The provisions are mandatory in nature and must be strictly complied with. They are not
punitive in character. The object of detention of judgment-debtor in a civil prison is
twofold. On one hand, it enables the decree-holder to realise the fruits of the decree
passed in his favour; while on the other hand, it protects the judgment-debtor who is not
in a position to pay the dues for reasons beyond his control or is unable to pay.
[ii] Therefore, mere failure to pay the amount does not justify arrest and detention of the
judgment-debtor inasmuch as he cannot be held to have neglected to pay the amount to
the decree-holder.
Where the decree is for the payment of money, it can be executed by arrest and
detention of the judgment debtor.[iii] Likewise, in case of a decree for specific
performance of contract or for injunction, a judgment debtor can be arrested and
detained.[iv] Again, where a decree is against a corporation, it can be executed with the
leave of the court by detention in civil prison of its directors or other officers.[v]
The simple default to discharge is not enough. There must be some element of bad
faith beyond mere indifference to pay, some deliberate or recusant disposition in the
past or alternatively, current means to pay the decree or a substantial part of it. The
provision emphasises the need to establish not mere omission to pay but an attitude of
refusal on demand verging on dishonest disowning of the obligation under the decree.
Here, a consideration of the debtors other pressing needs and straitened circumstances
will play prominently. We would have, by this construction, sauced law with justice,
harmonised Section 51 with the covenant and the Constitution.

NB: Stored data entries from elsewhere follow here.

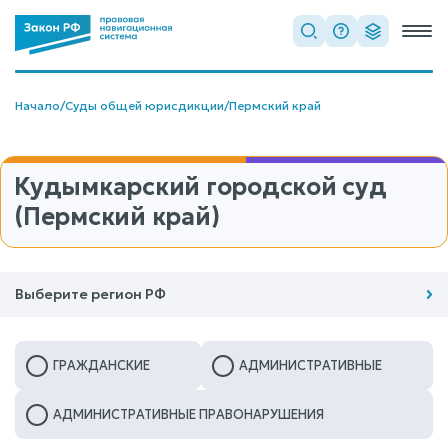
Начало
/
Суды общей юрисдикции
/
Пермский край
Кудымкарский городской суд
(Пермский край)
Выберите регион РФ
ГРАЖДАНСКИЕ
АДМИНИСТРАТИВНЫЕ
АДМИНИСТРАТИВНЫЕ ПРАВОНАРУШЕНИЯ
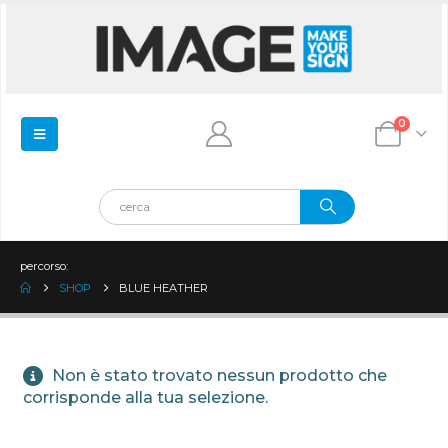
0
percorso:
SHOP
BLUE HEATHER
Non è stato trovato nessun prodotto che
corrisponde alla tua selezione.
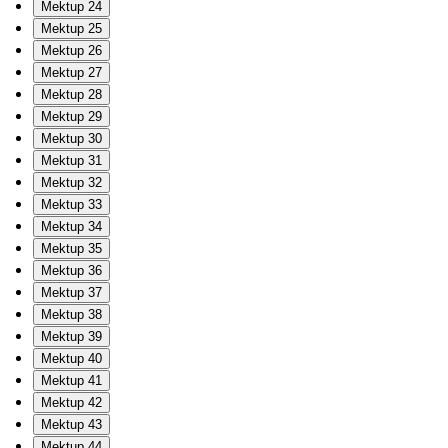
Mektup 24
Mektup 25
Mektup 26
Mektup 27
Mektup 28
Mektup 29
Mektup 30
Mektup 31
Mektup 32
Mektup 33
Mektup 34
Mektup 35
Mektup 36
Mektup 37
Mektup 38
Mektup 39
Mektup 40
Mektup 41
Mektup 42
Mektup 43
Mektup 44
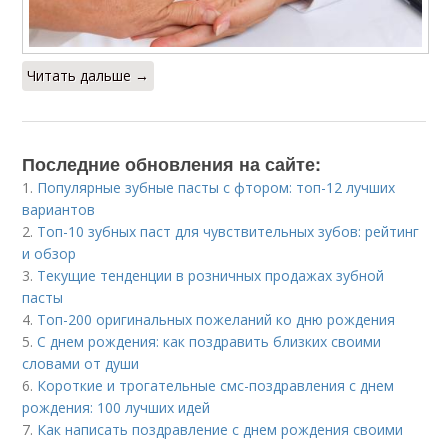
Читать дальше →
Последние обновления на сайте:
1.
Популярные зубные пасты с фтором: топ-12 лучших
вариантов
2.
Топ-10 зубных паст для чувствительных зубов: рейтинг
и обзор
3.
Текущие тенденции в розничных продажах зубной
пасты
4.
Топ-200 оригинальных пожеланий ко дню рождения
5.
С днем рождения: как поздравить близких своими
словами от души
6.
Короткие и трогательные смс-поздравления с днем
рождения: 100 лучших идей
7.
Как написать поздравление с днем рождения своими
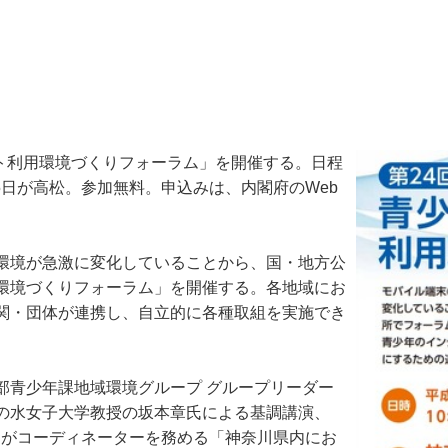
ト利用環境づくりフォーラム」を開催する。日程
月15日が高松。参加無料。申込みは、内閣府のWeb
環境が急激に変化していることから、国・地方公
環境づくりフォーラム」を開催する。各地域にお
関・団体が連携し、自立的に各種取組を実施でき
青少年課地域環境グループ グループリーダー
の水女子大学教授の坂本章氏による基調講演、
氏がコーディネーターを務める「神奈川県内にお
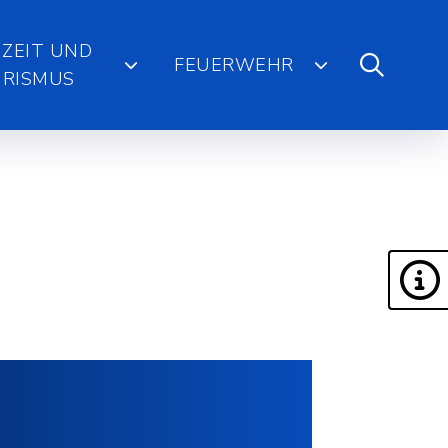
IZEIT UND
FEUERWEHR
RISMUS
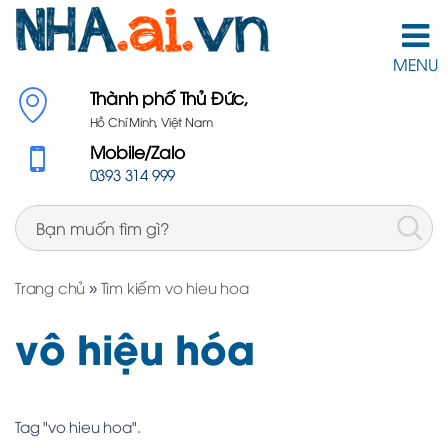
MENU
Thành phố Thủ Đức,
Hồ Chí Minh, Việt Nam
Mobile/Zalo
0393 314 999
Trang chủ
»
Tìm kiếm vo hieu hoa
vô hiệu hóa
Tag "vo hieu hoa".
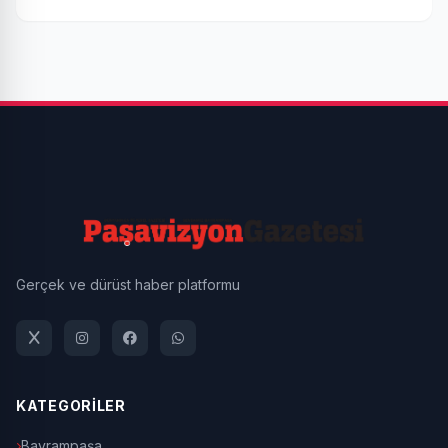
Gerçek ve dürüst haber platformu
KATEGORİLER
Bayrampaşa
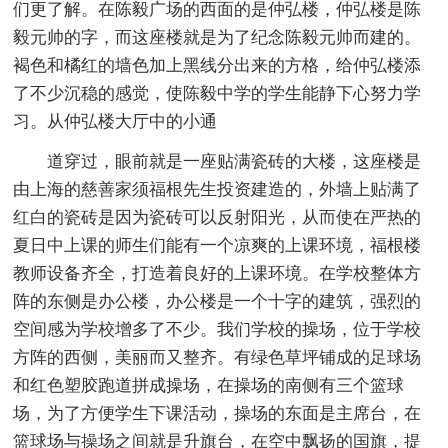
们更了解。在陈毅广场的西面的是仲弘楼，仲弘楼是陈
毅元帅的字，而这座楼就是为了纪念陈毅元帅而建的。
褐色和橘红的墙色加上黑线分出来的方格，给仲弘楼添
了不少沉稳的感觉，使陈毅中学的学生能静下心努力学
习。从仲弘楼大厅中的小通
道穿过，眼前就是一座贴满瓷砖的大楼，这座楼是
由上海的慈善家须福根先生投资建造的，外墙上贴满了
红白的瓷砖是因为瓷砖可以反射阳光，从而使在严热的
夏日中上课的师生们能有一个凉爽的上课环境，福根楼
教师设备齐全，打造着良好的上课环境。在学校整体方
阵的东侧是办公楼，办公楼是一个十字的建筑，强烈的
空间感为学校增多了不少。我们学校的操场，位于学校
方阵的西侧，美丽而又整齐。有绿色草坪铺成的足球场
和红色塑胶跑道拼成操场，在操场的南侧有三个篮球
场，为了方便学生下课活动，操场的东面是主席台，在
篮球场与操场之间就是升旗台，在空中飘扬的国旗，提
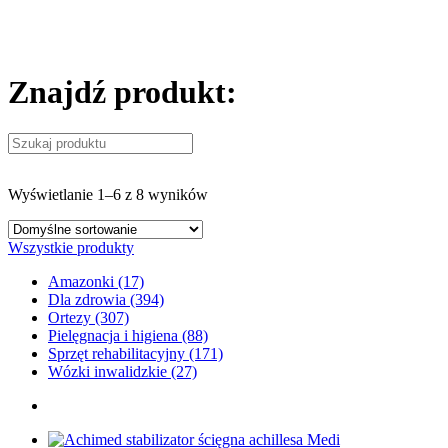
Znajdź produkt:
Wyświetlanie 1–6 z 8 wyników
Wszystkie produkty
Amazonki (17)
Dla zdrowia (394)
Ortezy (307)
Pielęgnacja i higiena (88)
Sprzęt rehabilitacyjny (171)
Wózki inwalidzkie (27)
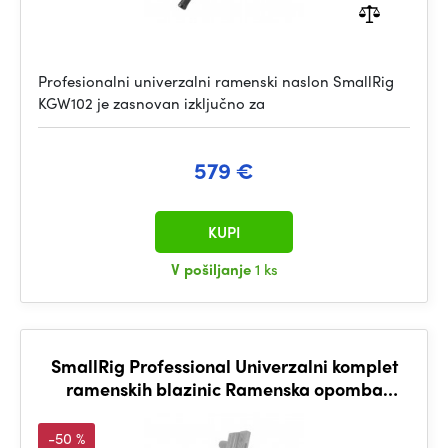
Profesionalni univerzalni ramenski naslon SmallRig
KGW102 je zasnovan izključno za
579 €
KUPI
V pošiljanje
1 ks
SmallRig Professional Univerzalni komplet
ramenskih blazinic Ramenska opomba
KGW102
-50 %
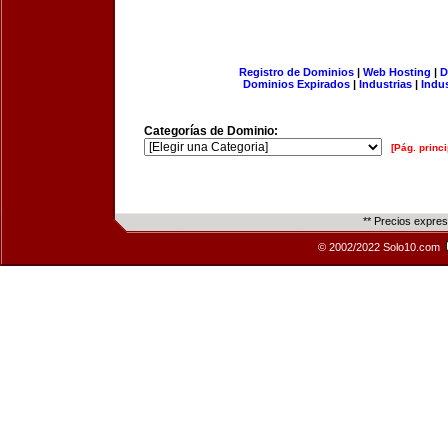
Registro de Dominios
|
Web Hosting
|
D
Dominios Expirados
|
Industrias
|
Indu
Categorías de Dominio:
[Pág. princi
** Precios expre
© 2002/2022 Solo10.com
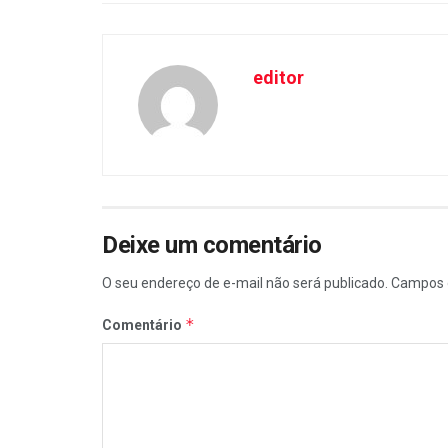
editor
Deixe um comentário
O seu endereço de e-mail não será publicado.
Campos 
*
Comentário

It was ultimately propounded:
It is too obvious to need elaboration that to cast a person in prison because of his
poverty and consequent inability to meet his contractual liability is appalling. To be poor,
in this land of daridra narayana, is no crime and to recover debts by the procedure of
putting one in prison is too flagrantly violative of Article 21 unless there is proof of the
minimal fairness of his wilful failure to pay in spite of his sufficient means and absence
of more terribly pressing claims on his means such as medical bills to treat cancer or
other grave illness. Unreasonableness and unfairness in such a procedure is inferable
from Article 11 of the covenant. But this is precisely the interpretation we have put on
the proviso to 51 of CPC and the lethal blow of Article 21 cannot strike down the
provision, as now interpreted.[xv]
Recording of Reasons
The Court is required to record reasons for its satisfaction for detention of the judgmentdebtor. Recording of reasons is mandatory. Omission to record reasons by the court for
its satisfaction amounts to ignoring a material and mandatory requirement of law[xvi].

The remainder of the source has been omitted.